_TASK TO CARRY OUT_.
Your answer should be the lines from the one containing "小林修史税理士事務所 (77, 842)" through the final line below, copied exactly.

PROVIDED DATA: Begin

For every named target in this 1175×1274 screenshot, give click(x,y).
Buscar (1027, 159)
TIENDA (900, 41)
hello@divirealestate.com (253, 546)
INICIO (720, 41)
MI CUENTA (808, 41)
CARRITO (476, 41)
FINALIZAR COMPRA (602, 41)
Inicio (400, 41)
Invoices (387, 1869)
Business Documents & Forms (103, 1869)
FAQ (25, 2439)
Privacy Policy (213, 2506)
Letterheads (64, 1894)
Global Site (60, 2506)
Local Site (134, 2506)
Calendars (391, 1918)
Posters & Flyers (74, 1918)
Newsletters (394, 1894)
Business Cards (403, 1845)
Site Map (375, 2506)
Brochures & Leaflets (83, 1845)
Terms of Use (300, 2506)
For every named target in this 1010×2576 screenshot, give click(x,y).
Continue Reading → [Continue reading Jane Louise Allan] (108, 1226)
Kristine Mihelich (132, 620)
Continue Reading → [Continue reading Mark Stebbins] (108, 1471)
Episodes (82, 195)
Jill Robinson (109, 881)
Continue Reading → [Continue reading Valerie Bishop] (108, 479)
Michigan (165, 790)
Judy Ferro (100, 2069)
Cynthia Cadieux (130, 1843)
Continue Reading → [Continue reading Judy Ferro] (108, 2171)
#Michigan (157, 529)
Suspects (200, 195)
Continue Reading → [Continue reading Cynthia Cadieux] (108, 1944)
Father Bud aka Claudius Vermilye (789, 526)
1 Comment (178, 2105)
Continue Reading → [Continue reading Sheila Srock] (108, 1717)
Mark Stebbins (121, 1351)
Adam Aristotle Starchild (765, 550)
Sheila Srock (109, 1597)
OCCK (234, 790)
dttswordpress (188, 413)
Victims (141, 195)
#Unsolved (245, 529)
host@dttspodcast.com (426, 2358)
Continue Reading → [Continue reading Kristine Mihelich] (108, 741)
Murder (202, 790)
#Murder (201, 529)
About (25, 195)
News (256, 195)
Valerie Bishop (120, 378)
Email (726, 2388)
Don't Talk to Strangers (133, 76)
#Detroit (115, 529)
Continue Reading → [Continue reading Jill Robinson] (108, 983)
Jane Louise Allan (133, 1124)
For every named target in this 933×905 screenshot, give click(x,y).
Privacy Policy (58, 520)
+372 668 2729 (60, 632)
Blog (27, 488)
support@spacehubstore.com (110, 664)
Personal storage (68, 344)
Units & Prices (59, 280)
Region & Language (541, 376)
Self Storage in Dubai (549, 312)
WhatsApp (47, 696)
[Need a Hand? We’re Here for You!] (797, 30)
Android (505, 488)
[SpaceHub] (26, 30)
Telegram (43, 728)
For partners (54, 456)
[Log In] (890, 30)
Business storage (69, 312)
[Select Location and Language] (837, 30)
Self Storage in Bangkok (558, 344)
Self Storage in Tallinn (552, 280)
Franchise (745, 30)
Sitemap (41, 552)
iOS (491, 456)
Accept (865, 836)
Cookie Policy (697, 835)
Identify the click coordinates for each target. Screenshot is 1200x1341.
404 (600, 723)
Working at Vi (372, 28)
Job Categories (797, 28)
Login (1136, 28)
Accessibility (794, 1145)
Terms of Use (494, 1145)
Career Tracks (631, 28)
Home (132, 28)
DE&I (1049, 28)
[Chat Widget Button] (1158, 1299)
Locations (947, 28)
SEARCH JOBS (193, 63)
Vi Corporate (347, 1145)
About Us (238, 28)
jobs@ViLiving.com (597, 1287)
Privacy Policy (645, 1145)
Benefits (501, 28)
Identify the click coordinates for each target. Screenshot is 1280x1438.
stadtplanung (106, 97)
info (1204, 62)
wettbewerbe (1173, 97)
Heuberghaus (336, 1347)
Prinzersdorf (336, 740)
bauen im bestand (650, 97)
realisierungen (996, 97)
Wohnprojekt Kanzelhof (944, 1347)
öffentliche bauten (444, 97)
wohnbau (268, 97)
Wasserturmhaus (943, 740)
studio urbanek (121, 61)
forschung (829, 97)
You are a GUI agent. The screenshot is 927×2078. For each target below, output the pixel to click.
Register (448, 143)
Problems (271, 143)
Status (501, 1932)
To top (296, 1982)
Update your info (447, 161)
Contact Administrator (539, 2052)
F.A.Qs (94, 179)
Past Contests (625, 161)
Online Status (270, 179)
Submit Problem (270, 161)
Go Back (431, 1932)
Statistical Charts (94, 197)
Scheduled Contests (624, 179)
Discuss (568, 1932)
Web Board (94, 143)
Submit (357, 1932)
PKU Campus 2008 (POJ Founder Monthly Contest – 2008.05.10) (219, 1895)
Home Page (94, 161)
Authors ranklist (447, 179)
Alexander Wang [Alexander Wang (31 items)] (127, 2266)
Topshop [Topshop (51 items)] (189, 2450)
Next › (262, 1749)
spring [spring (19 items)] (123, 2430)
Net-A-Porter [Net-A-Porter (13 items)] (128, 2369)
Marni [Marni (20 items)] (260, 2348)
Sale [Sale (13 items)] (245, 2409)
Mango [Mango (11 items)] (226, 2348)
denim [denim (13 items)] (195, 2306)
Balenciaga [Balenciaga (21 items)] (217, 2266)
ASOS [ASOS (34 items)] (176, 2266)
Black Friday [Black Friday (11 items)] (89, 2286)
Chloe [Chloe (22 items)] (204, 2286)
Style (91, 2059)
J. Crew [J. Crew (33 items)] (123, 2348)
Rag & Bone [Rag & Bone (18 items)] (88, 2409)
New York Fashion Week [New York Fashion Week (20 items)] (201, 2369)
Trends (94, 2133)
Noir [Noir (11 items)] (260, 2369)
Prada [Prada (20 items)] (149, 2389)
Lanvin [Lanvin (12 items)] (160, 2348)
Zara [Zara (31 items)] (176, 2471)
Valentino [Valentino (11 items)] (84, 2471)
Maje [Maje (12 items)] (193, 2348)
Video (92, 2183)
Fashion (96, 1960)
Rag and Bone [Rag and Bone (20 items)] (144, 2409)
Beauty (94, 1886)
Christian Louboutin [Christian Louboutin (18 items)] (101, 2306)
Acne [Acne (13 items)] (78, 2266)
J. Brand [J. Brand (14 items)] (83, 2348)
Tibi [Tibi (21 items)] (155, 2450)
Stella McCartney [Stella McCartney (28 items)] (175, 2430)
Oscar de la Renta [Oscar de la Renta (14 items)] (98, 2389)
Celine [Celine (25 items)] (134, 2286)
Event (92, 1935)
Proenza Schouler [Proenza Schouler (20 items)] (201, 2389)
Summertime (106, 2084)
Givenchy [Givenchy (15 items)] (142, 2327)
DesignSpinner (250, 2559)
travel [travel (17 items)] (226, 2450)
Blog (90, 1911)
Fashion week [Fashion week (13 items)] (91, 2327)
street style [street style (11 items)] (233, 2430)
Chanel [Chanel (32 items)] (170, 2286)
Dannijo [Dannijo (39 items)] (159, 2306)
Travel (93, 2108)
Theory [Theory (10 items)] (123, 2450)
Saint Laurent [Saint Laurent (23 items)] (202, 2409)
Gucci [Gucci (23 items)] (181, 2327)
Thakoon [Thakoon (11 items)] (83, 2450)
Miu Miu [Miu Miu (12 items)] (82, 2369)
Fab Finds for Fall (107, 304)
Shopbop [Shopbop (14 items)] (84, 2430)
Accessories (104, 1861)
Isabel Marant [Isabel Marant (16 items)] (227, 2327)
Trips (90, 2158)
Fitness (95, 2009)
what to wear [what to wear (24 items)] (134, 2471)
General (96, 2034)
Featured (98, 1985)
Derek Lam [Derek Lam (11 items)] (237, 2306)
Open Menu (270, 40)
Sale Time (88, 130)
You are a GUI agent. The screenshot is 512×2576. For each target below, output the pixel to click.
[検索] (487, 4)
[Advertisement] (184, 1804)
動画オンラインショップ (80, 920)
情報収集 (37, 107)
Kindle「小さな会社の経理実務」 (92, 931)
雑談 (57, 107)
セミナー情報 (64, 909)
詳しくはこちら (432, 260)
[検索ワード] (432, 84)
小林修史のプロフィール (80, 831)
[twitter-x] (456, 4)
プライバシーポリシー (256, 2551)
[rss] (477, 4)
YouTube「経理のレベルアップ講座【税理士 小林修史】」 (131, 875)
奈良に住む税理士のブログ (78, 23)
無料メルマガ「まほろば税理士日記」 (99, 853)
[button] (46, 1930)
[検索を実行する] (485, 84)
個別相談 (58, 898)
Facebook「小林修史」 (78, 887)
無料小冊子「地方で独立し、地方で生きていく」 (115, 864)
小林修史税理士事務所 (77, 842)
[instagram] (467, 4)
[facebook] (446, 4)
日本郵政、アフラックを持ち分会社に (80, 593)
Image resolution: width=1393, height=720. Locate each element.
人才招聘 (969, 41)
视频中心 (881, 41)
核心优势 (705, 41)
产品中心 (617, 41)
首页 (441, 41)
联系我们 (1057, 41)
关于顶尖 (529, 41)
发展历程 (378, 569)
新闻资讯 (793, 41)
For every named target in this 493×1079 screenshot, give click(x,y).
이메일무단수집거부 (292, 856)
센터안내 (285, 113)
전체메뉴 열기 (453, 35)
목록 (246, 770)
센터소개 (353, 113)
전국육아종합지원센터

PROVIDED DATA: End

_EXERCISE ANSWER_.
小林修史税理士事務所 (77, 842)
[instagram] (467, 4)
[facebook] (446, 4)
日本郵政、アフラックを持ち分会社に (80, 593)
Image resolution: width=1393, height=720. Locate each element.
人才招聘 (969, 41)
视频中心 (881, 41)
核心优势 (705, 41)
产品中心 (617, 41)
首页 (441, 41)
联系我们 (1057, 41)
关于顶尖 (529, 41)
发展历程 (378, 569)
新闻资讯 (793, 41)
For every named target in this 493×1079 screenshot, give click(x,y).
이메일무단수집거부 (292, 856)
센터안내 (285, 113)
전체메뉴 열기 (453, 35)
목록 (246, 770)
센터소개 (353, 113)
전국육아종합지원센터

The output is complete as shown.